ENTERTAINMENT OR NOISE?
Nov 1, 2002 12:00 PM, GLEN BALLOU
You have all heard the termsCD, DVD, stereo, home theater, subwoofer, plasma display, andCRT. After all, most of you have some form of entertainment system or systems in your homes. But what about the weekend retreat place, namely yachts? If there is one place where you should be able to sit back, relax, and enjoy listening to good music or appreciate a good movie, it would be your getaway place.
What is the difference between home systems and yacht systems? Most likely the environment, the size and height of the rooms, the acoustic characteristics of the rooms, the background noise, the power available, and the ability to conceal the wiring, the electronics, and the loudspeakers.

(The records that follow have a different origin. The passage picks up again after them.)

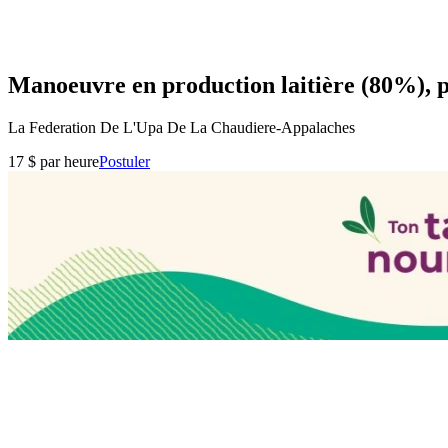
Manoeuvre en production laitière (80%), po
La Federation De L'Upa De La Chaudiere-Appalaches
17 $ par heure
Postuler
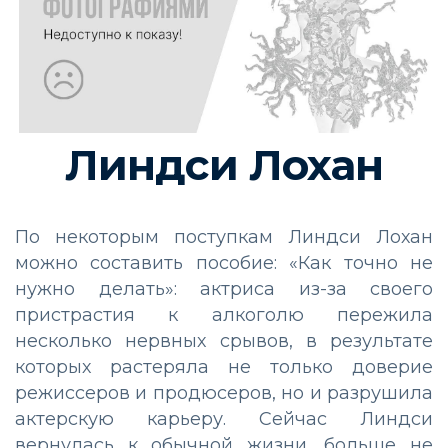
Линдси Лохан
По некоторым поступкам Линдси Лохан
можно составить пособие: «Как точно не
нужно делать»: актриса из-за своего
пристрастия к алкоголю пережила
несколько нервных срывов, в результате
которых растеряла не только доверие
режиссеров и продюсеров, но и разрушила
актерскую карьеру. Сейчас Линдси
вернулась к обычной жизни, больше не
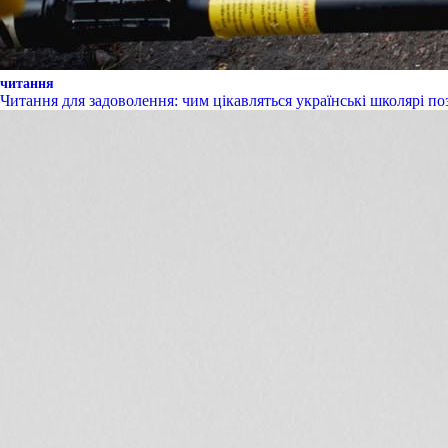
читання
Читання для задоволення: чим цікавляться українські школярі п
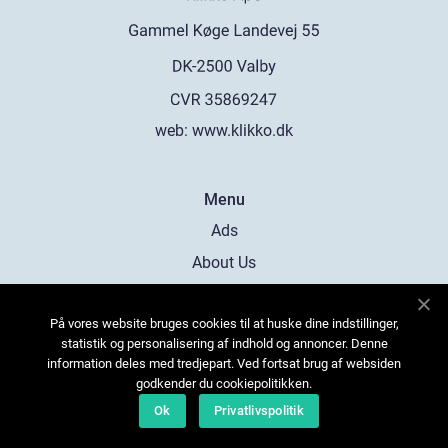
web:
www.klikko.dk
Menu
Ads
About Us
Cookies
På vores website bruges cookies til at huske dine indstillinger,
Contact
statistik og personalisering af indhold og annoncer. Denne
Sitemap
information deles med tredjepart. Ved fortsat brug af websiden
godkender du cookiepolitikken.
Ok
Privatlivspolitik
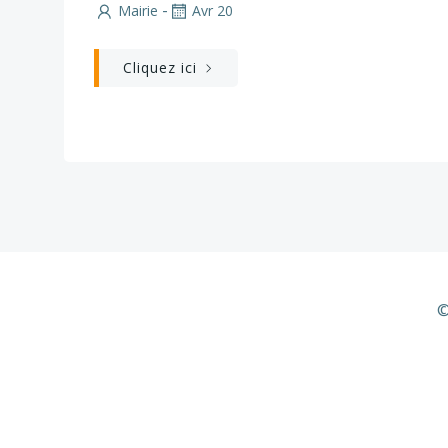
-
Mairie
Avr 20
Cliquez ici
©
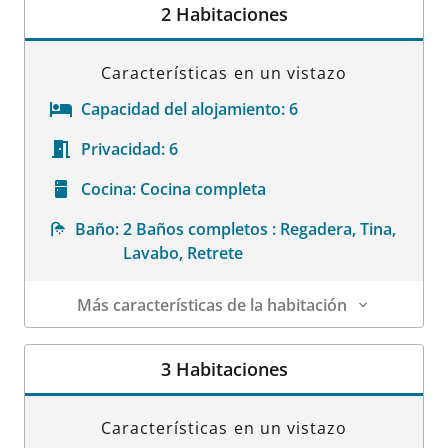
2 Habitaciones
Características en un vistazo
Capacidad del alojamiento:
6
Privacidad:
6
Cocina:
Cocina completa
Baño:
2 Baños completos : Regadera, Tina,
Lavabo, Retrete
Más características de la habitación
Datos de la habitación
3 Habitaciones
Características en un vistazo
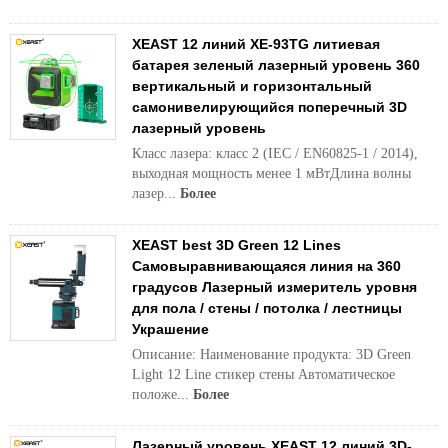
XEAST 12 линий XE-93TG литиевая
батарея зеленый лазерный уровень 360
вертикальный и горизонтальный
самонивелирующийся поперечный 3D
лазерный уровень
Класс лазера: класс 2 (IEC / EN60825-1 / 2014),
выходная мощность менее 1 мВтДлина волны
лазер...
Более
XEAST best 3D Green 12 Lines
Самовыравнивающаяся линия на 360
градусов Лазерный измеритель уровня
для пола / стены / потолка / лестницы
Украшение
Описание: Наименование продукта: 3D Green
Light 12 Line стикер стены Автоматическое
положе...
Более
Лазерный уровень XEAST 12 линий 3D-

Large yachts often operate on 120 or 220 VAC and run the air conditioning system continuously. This type of yacht can use “home” type electronics. However, to make it attractive and unobtrusive requires custom installations and often custom-designed loudspeaker enclosures, which may be separate, freestanding enclosures or ones built in to the yacht.

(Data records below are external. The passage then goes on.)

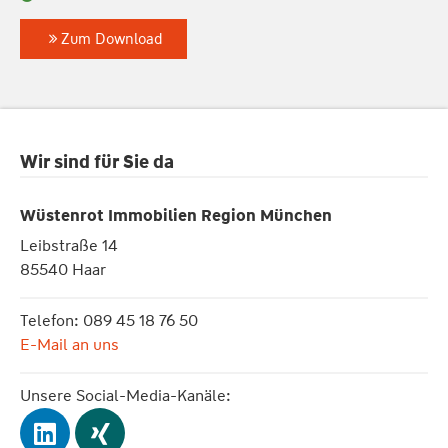
Zum Download
Wir sind für Sie da
Wüstenrot Immobilien Region München
Leibstraße 14
85540 Haar
Telefon: 089 45 18 76 50
E-Mail an uns
Unsere Social-Media-Kanäle:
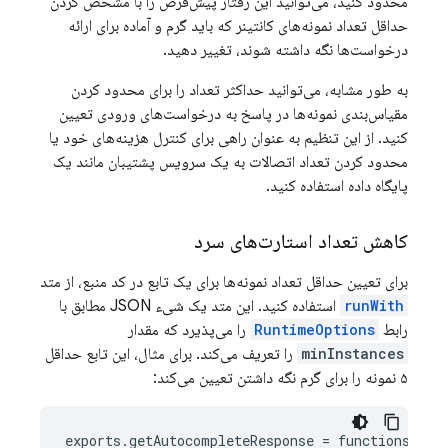
محدود کنید، می‌توانید این رفتار پیش‌فرض را با مشخص کردن
حداقل تعداد نمونه‌های کانتینر که باید گرم و آماده برای ارائه
درخواست‌ها نگه داشته شوند، تغییر دهید.
به طور مشابه، می‌توانید حداکثر تعداد را برای محدود کردن
مقیاس‌بندی نمونه‌ها در پاسخ به درخواست‌های ورودی تعیین
کنید. از این تنظیم به عنوان راهی برای کنترل هزینه‌های خود یا
محدود کردن تعداد اتصالات به یک سرویس پشتیبان مانند یک
پایگاه داده استفاده کنید.
کاهش تعداد استارت‌های سرد
برای تعیین حداقل تعداد نمونه‌ها برای یک تابع در کد منبع، از متد
runWith
استفاده کنید. این متد یک شیء JSON مطابق با
رابط
RuntimeOptions
را می‌پذیرد که مقدار
minInstances
را تعریف می‌کند. برای مثال، این تابع حداقل
۵ نمونه را برای گرم نگه داشتن تعیین می‌کند:
exports
.
getAutocompleteResponse
=
functions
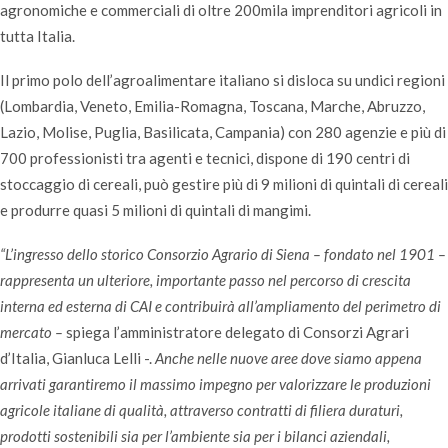
agronomiche e commerciali di oltre 200mila imprenditori agricoli in
tutta Italia.
Il primo polo dell’agroalimentare italiano si disloca su undici regioni
(Lombardia, Veneto, Emilia-Romagna, Toscana, Marche, Abruzzo,
Lazio, Molise, Puglia, Basilicata, Campania) con 280 agenzie e più di
700 professionisti tra agenti e tecnici, dispone di 190 centri di
stoccaggio di cereali, può gestire più di 9 milioni di quintali di cereali
e produrre quasi 5 milioni di quintali di mangimi.
“L’ingresso dello storico Consorzio Agrario di Siena – fondato nel 1901 –
rappresenta un ulteriore, importante passo nel percorso di crescita
interna ed esterna di CAI e contribuirà all’ampliamento del perimetro di
mercato –
spiega l’amministratore delegato di Consorzi Agrari
d’Italia, Gianluca Lelli -.
Anche nelle nuove aree dove siamo appena
arrivati garantiremo il massimo impegno per valorizzare le produzioni
agricole italiane di qualità, attraverso contratti di filiera duraturi,
prodotti sostenibili sia per l’ambiente sia per i bilanci aziendali,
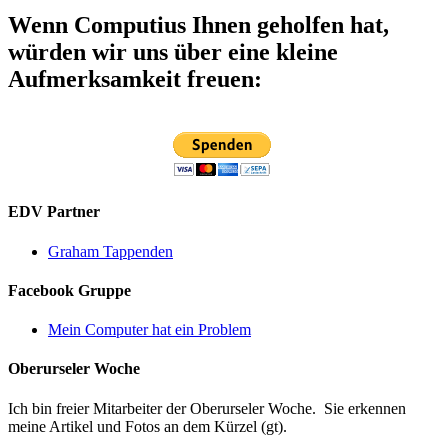
Wenn Computius Ihnen geholfen hat,
würden wir uns über eine kleine
Aufmerksamkeit freuen:
EDV Partner
Graham Tappenden
Facebook Gruppe
Mein Computer hat ein Problem
Oberurseler Woche
Ich bin freier Mitarbeiter der Oberurseler Woche. Sie erkennen
meine Artikel und Fotos an dem Kürzel (gt).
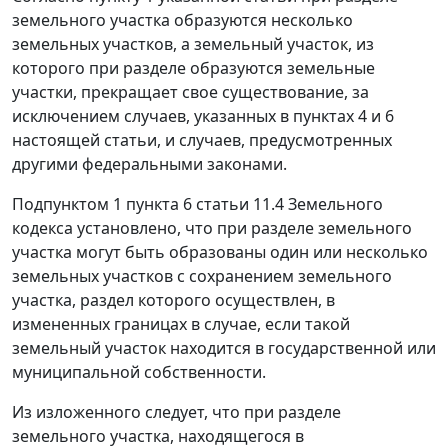
земельного участка образуются несколько
земельных участков, а земельный участок, из
которого при разделе образуются земельные
участки, прекращает свое существование, за
исключением случаев, указанных в пунктах 4 и 6
настоящей статьи, и случаев, предусмотренных
другими федеральными законами.
Подпунктом 1 пункта 6 статьи 11.4 Земельного
кодекса установлено, что при разделе земельного
участка могут быть образованы один или несколько
земельных участков с сохранением земельного
участка, раздел которого осуществлен, в
измененных границах в случае, если такой
земельный участок находится в государственной или
муниципальной собственности.
Из изложенного следует, что при разделе
земельного участка, находящегося в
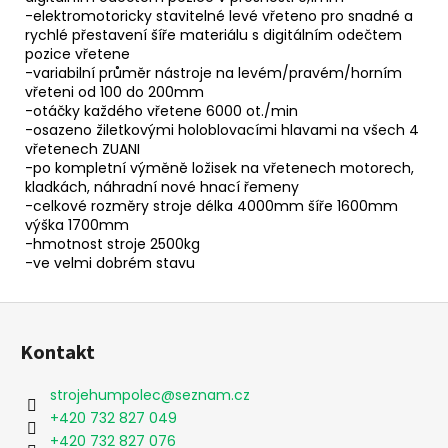
-elektromotoricky stavitelné levé vřeteno pro snadné a
rychlé přestavení šíře materiálu s digitálním odečtem
pozice vřetene
-variabilní průměr nástroje na levém/pravém/horním
vřeteni od 100 do 200mm
-otáčky každého vřetene 6000 ot./min
-osazeno žiletkovými holoblovacími hlavami na všech 4
vřetenech ZUANI
-po kompletní výměně ložisek na vřetenech motorech,
kladkách, náhradní nové hnací řemeny
-celkové rozměry stroje délka 4000mm šíře 1600mm
výška 1700mm
-hmotnost stroje 2500kg
-ve velmi dobrém stavu
Z
á
Kontakt
p
a
strojehumpolec
@
seznam.cz
t
+420 732 827 049
í
+420 732 827 076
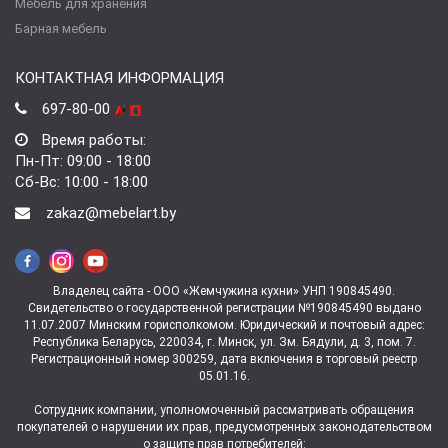
Мебель для хранения
Барная мебель
КОНТАКТНАЯ ИНФОРМАЦИЯ
697-80-00
Время работы:
Пн-Пт: 09:00 - 18:00
Сб-Вс: 10:00 - 18:00
zakaz@mebelart.by
Владелец сайта - ООО «Жемчужина кухни» УНП 190845490.
Свидетельство о государственной регистрации №190845490 выдано
11.07.2007 Минским горисполкомом. Юридический и почтовый адрес:
Республика Беларусь, 220034, г. Минск, ул. Зм. Бядули, д. 3, пом. 7.
Регистрационный номер 300259, дата включения в торговый реестр
05.01.16.
Сотрудник компании, уполномоченный рассматривать обращения
покупателей о нарушении их прав, предусмотренных законодательством
о защите прав потребителей:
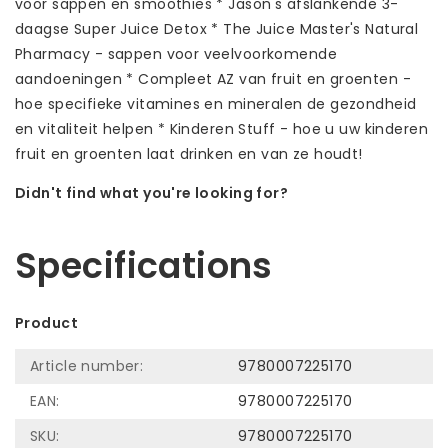
voor sappen en smoothies * Jason's afslankende 3-
daagse Super Juice Detox * The Juice Master's Natural
Pharmacy - sappen voor veelvoorkomende
aandoeningen * Compleet AZ van fruit en groenten -
hoe specifieke vitamines en mineralen de gezondheid
en vitaliteit helpen * Kinderen Stuff - hoe u uw kinderen
fruit en groenten laat drinken en van ze houdt!
Didn't find what you're looking for?
Let us help! Call: +31 (0)35-6910253
Specifications
Product
Article number:
9780007225170
EAN:
9780007225170
SKU:
9780007225170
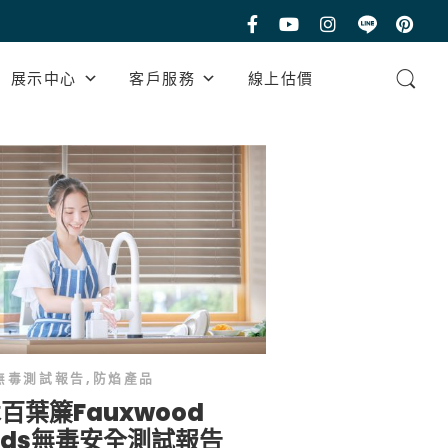
展示中心
客戶服務
線上估價
無毒測試報告
,
防焰產品
百葉簾Fauxwood
inds無毒安全測試報告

The rooms are often designed to look beautiful, but the sound gets lost in the process. Think of restaurants where the food is great but something is wrong. The chances are that they are acoustically unpleasant — they're too noisy, they're too reverberant, or they don't have a good balance of high and low frequencies. Proper acoustic materials placed in appropriate locations can turn a poor acoustic environment into a pleasing one without affecting the visual appearance of the room. Yachts, because of their size and shape, often offer acoustical challenges beyond those in the home. Yachts are not stationary, so 20-foot swells can raise havoc with anything that is not properly secured, which can pose a danger to the ship and personnel.
Each bedroom suite should have an individual system for that special getaway time. How many people listen to music or watch TV in bed? All large yachts should also have an emergency paging system. Home-style equipment will not work here. Special high-temperature wire or wire installed in conduit is required, and the loudspeakers must meet the same fire specifications as in hotels and other public areas.
Outdoor areas require waterproof loudspeakers. Freshwater yachts may get away with home patio loudspeakers, but vessels operating in saltwater need true waterproof and environment-proof loudspeakers.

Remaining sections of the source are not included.